### INPUT:
○ ○ ○ ○
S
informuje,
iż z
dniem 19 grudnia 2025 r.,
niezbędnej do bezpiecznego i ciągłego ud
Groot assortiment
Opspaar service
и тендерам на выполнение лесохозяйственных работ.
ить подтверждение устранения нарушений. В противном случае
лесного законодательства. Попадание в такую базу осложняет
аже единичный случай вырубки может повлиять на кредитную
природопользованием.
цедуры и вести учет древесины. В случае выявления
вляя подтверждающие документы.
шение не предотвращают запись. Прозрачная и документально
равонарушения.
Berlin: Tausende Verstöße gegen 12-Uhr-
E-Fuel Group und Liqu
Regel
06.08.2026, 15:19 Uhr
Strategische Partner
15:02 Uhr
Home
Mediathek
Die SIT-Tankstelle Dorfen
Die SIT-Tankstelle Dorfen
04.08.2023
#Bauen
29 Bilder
○ ○ ○ ○
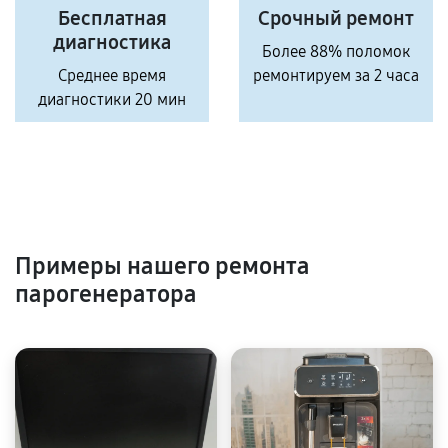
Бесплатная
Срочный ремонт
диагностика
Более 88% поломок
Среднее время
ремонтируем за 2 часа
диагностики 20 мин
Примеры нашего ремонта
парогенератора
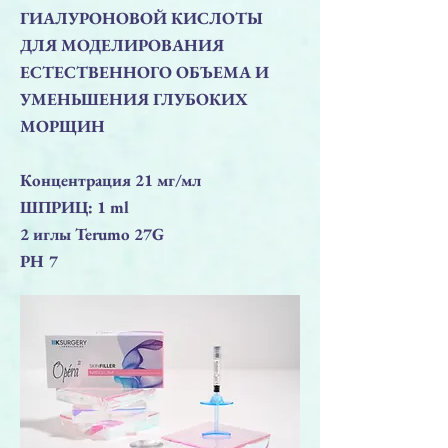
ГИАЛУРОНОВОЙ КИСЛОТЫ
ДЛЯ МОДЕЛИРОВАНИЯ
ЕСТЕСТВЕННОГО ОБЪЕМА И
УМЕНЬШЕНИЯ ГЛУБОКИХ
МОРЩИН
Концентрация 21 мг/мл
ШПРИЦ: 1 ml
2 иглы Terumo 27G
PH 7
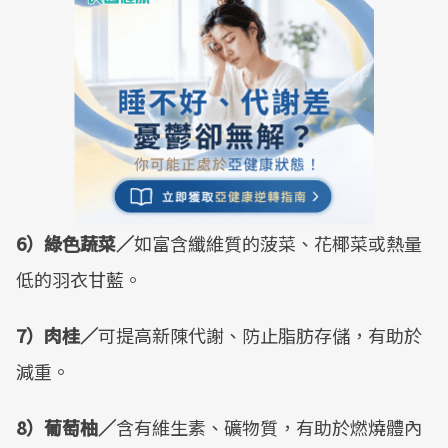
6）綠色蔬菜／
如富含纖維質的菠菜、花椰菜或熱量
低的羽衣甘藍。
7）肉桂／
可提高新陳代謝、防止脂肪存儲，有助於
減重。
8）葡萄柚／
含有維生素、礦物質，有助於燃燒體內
○ ○ ○ ○
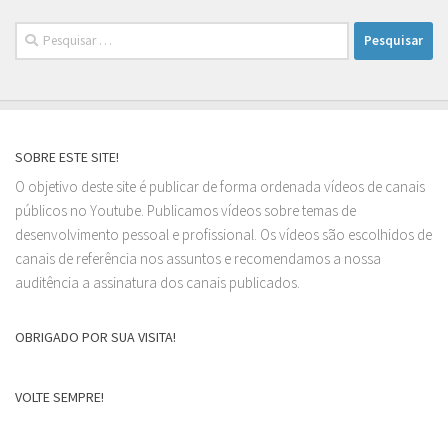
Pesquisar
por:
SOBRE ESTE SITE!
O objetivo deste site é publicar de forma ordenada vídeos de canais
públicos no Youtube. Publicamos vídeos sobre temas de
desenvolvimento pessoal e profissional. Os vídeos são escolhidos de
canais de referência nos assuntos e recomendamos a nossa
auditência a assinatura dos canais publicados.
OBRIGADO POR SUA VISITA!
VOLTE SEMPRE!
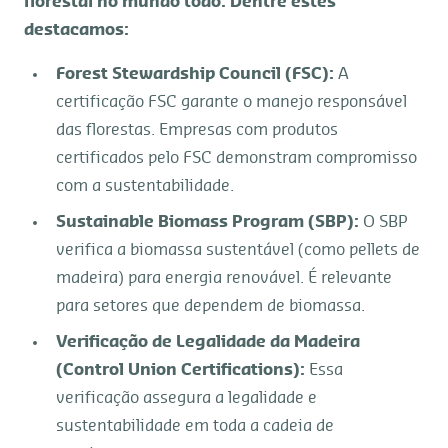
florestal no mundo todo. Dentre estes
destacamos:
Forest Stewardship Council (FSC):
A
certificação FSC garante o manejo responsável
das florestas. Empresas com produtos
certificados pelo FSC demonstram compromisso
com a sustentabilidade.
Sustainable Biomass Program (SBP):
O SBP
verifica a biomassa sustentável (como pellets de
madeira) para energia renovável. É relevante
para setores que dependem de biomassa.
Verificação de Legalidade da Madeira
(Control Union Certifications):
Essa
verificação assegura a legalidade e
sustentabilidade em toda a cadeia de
○ ○ ○ ○
### PROBLEM DETAILS:
Check each line of the entries for the string "vídeos". Copy the lines that have it.

### WRITTEN REPLY:
O objetivo deste site é publicar de forma ordenada vídeos de canais
públicos no Youtube. Publicamos vídeos sobre temas de
desenvolvimento pessoal e profissional. Os vídeos são escolhidos de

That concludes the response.